第17話 正しい笛の使い方

 逃げた先の新しい研究所で、家族や両親の仲間達と、それなりに良い暮らしをしていたとセウスは思う。クランケットとは会えなくなってしまったし、今となっては思い出せない物を隠すようにしていたとはいえ、平和ではあったのだ。奴等が襲ってくるまでは。
「ここに隠れていなさい。何があっても、出てきちゃ駄目よ」
 暗い部屋にセウスとサリアを押し込んだ母親の顔は、一度も見せたことがないような厳しい顔をしていた。
「セウスに、一つお願いがあるの」
「なに、母さん」
 この時、自分は少し震えていた。もう会えなくなることを、悟っていたように思う。
「これを、大切に持っていてね。大事な預かり物だから」
 母親から手渡された物は、銀色に鈍く光る笛だった。
「本当の持ち主に、返してあげて。きっと、セウスなら出会えると思うから。決して、奴等に渡しては駄目よ」
「うん。分かった」
 母が安心できるように、力強く頷いた。精一杯の強がりが、伝わっていたのだろう。彼女は、微かに笑った。
「どこにいくの?」
 サリアが大きな目で母親を見上げた。幼いなりに状況が分かるのか、セウスの服を掴む小さな手は小刻みに震えていた。

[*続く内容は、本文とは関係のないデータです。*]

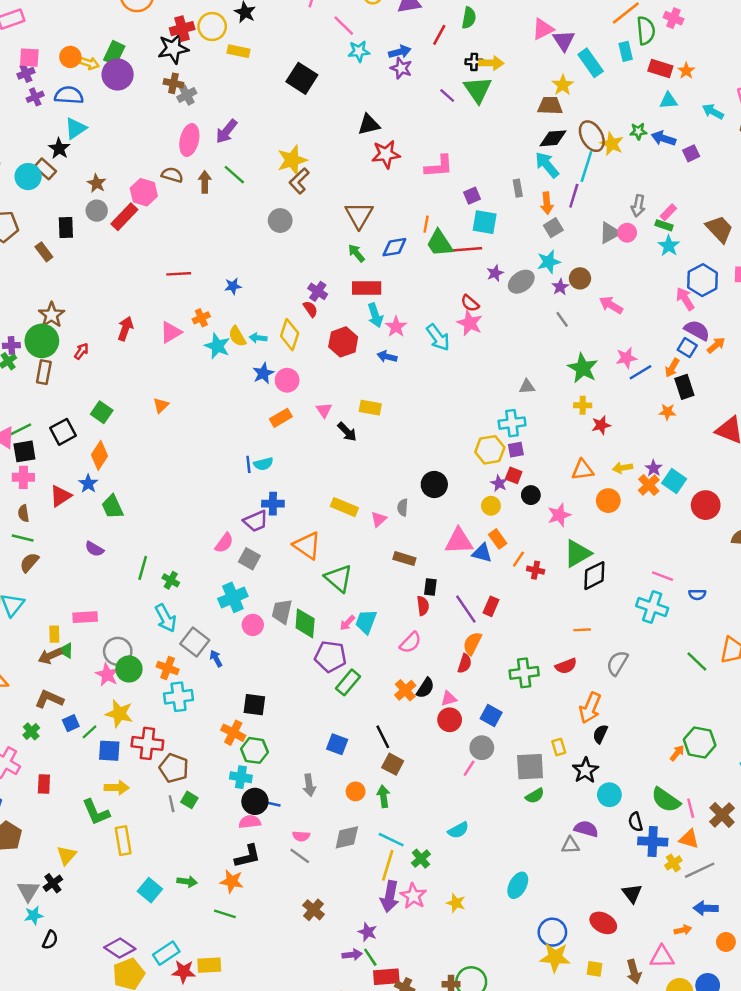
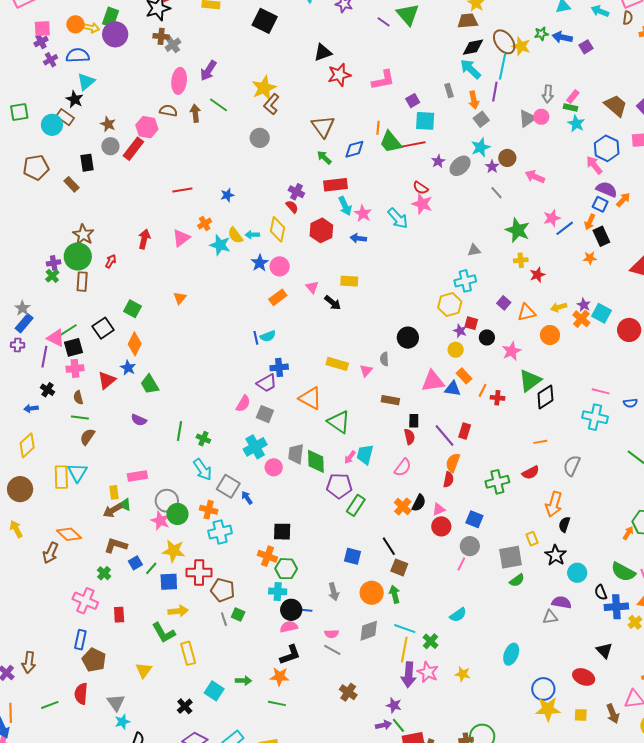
purple square: (516, 450) -> (504, 303), moved, turned -32
orange circle: (356, 791) -> (372, 593), size x1.5
black cross: (53, 883) -> (185, 706), moved

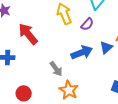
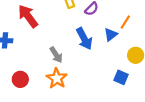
blue arrow: (82, 52) -> (84, 39), turned 80
orange star: (69, 90) -> (57, 78), moved

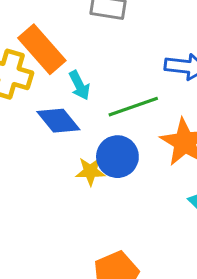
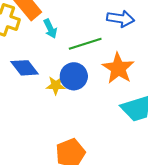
blue diamond: (58, 121) -> (25, 68), moved

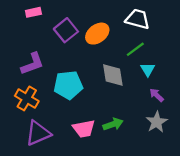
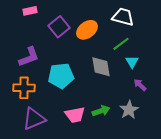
orange cross: (27, 98) -> (24, 88), turned -30
gray star: (157, 122) -> (129, 110), moved

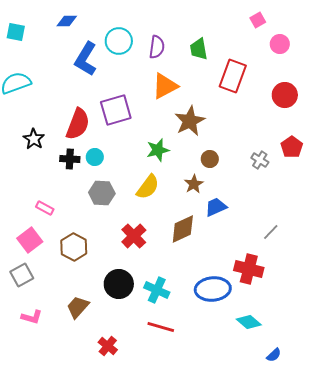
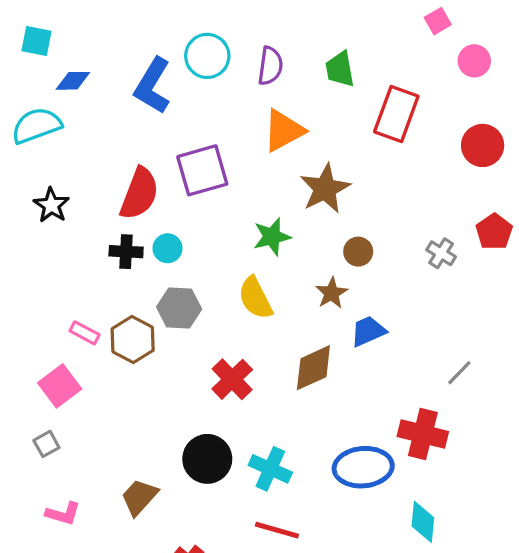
blue diamond: (67, 21) -> (73, 81), moved
black star: (34, 139) -> (51, 205), moved
yellow semicircle: (148, 187) -> (255, 298), turned 116
brown hexagon: (74, 247) -> (133, 339), moved
gray square: (22, 275) -> (46, 444), size x0.7
cyan diamond: (249, 322) -> (423, 522), turned 55

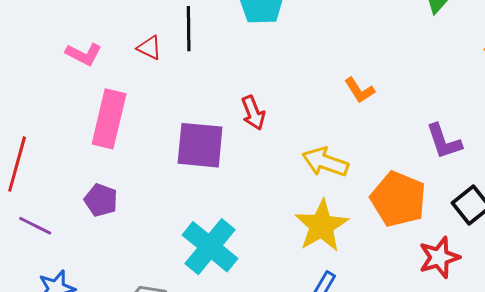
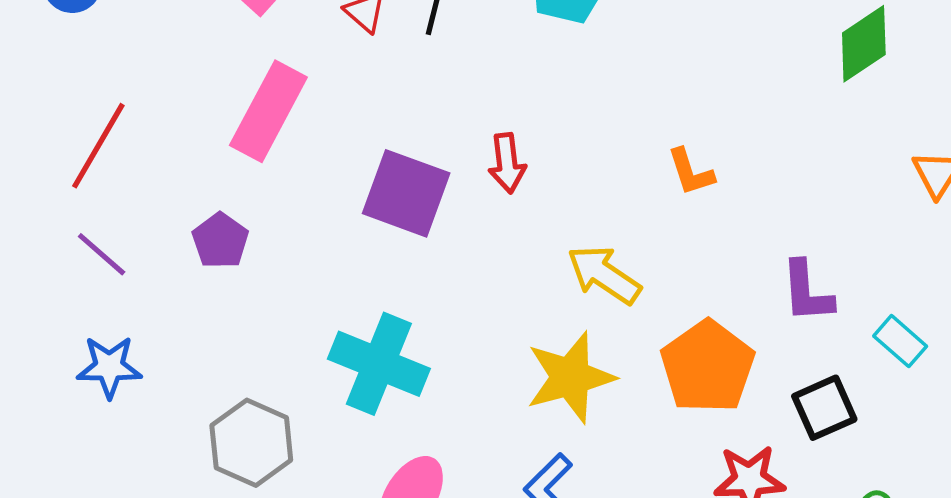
cyan cross: (210, 247) -> (379, 364), turned -32

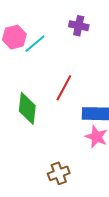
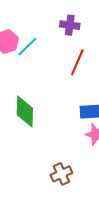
red line: (64, 88) -> (77, 62), moved

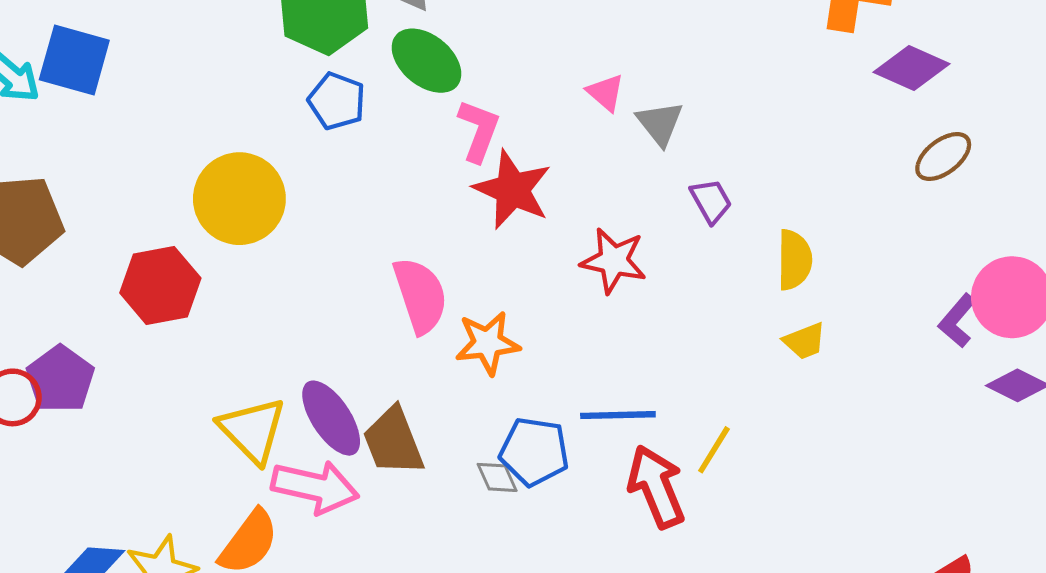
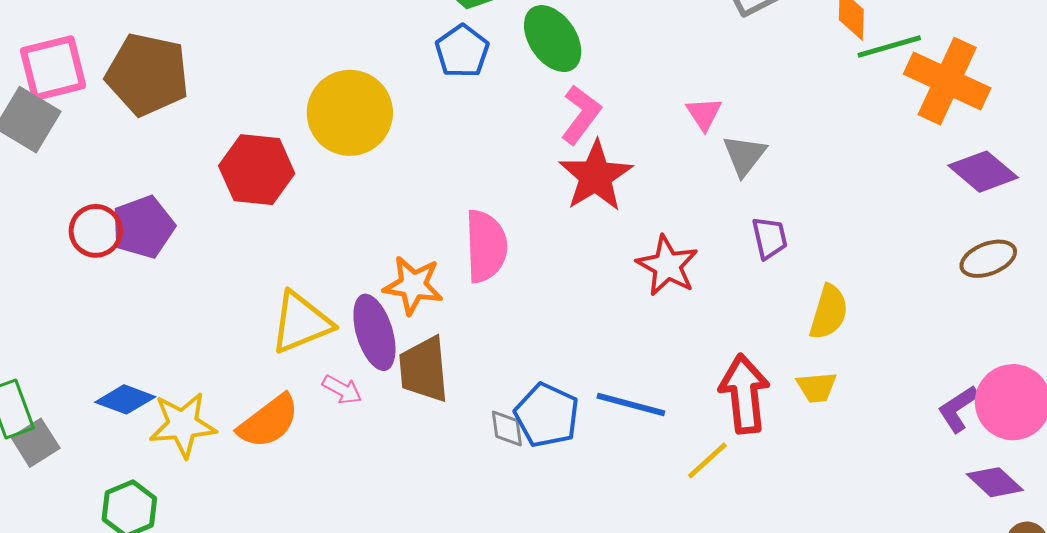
orange star: (487, 343) -> (413, 285), moved
yellow triangle: (252, 430) -> (301, 323), turned 36
pink arrow: (315, 487) -> (342, 390), size x0.5
red arrow: (656, 487) -> (744, 394), moved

 母親は、その問いには答えず、一度セウス達を抱き締めた。
「2人共、生きるのよ」
 そう言ったかと思うと、扉を閉めてしまった。
「母さんっ」
 叫んだ声も、思わず伸ばした手も、閉ざされた扉に阻まれてしまう。それでもセウスは、何度も同じことを叫ばずにはいられなかった。

 ◆◆◆

「セウスさん?」
 控えめな少女の声に、ようやく状況を把握する。半身を起こしたセウスは、しっかりとその少女の手首を掴んでしまっていた。
「あ、ごめん」
 謝りながら手は引っ込めたものの、少しばかり気まずいものがある。目を反らす彼に、少女は小首を傾げて微笑んだ。
「大丈夫ですか?だいぶ、うなされていたみたいですけど」
 あえて手首を掴まれたことには触れない優しさに感謝しながら、セウスは頷いた。
 13年前にグドアールが襲ってきた時の夢を見るのは、最近では珍しい。ここ2、3年の記憶を辿っても、学都で倒れた時くらいのような気がする。

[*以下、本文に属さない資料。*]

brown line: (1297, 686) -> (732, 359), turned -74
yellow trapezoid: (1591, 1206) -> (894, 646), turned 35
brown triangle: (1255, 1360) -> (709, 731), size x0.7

 父親達が守ろうとしていた物を思い出そうとしても、白い靄が掛かっていて無理そうだ。ただ、今持っている笛は元々は預かり物だったのだ、ということは思い出すことができた。持ち主は分からず終いだが、ルージュと関係しているということは科学に関する人物なのだろう。
 朝食を済ませてからずっと、窓の外では少女とルージュが遊んでいる。昔の夢を見たのも、笛の真相を思い出すことができたのも、おそらく彼女のおかげなのだろう。彼女は生き別れた妹、サリアなのだから。
 本当は、もう2度と会うことはないと思っていた。まさか、あの町で水を掛けられるとは。向こうは今でも、自分が兄だと気付いていないようだが。もっとも今のセウスはグドアールを追う身で、いつサリアに魔の手が及ぶとも知れないから、知らない方が良いだろう。妹の元気そうな顔が見れたのだから、学都に戻ったらルエルにお礼を言わなければならない。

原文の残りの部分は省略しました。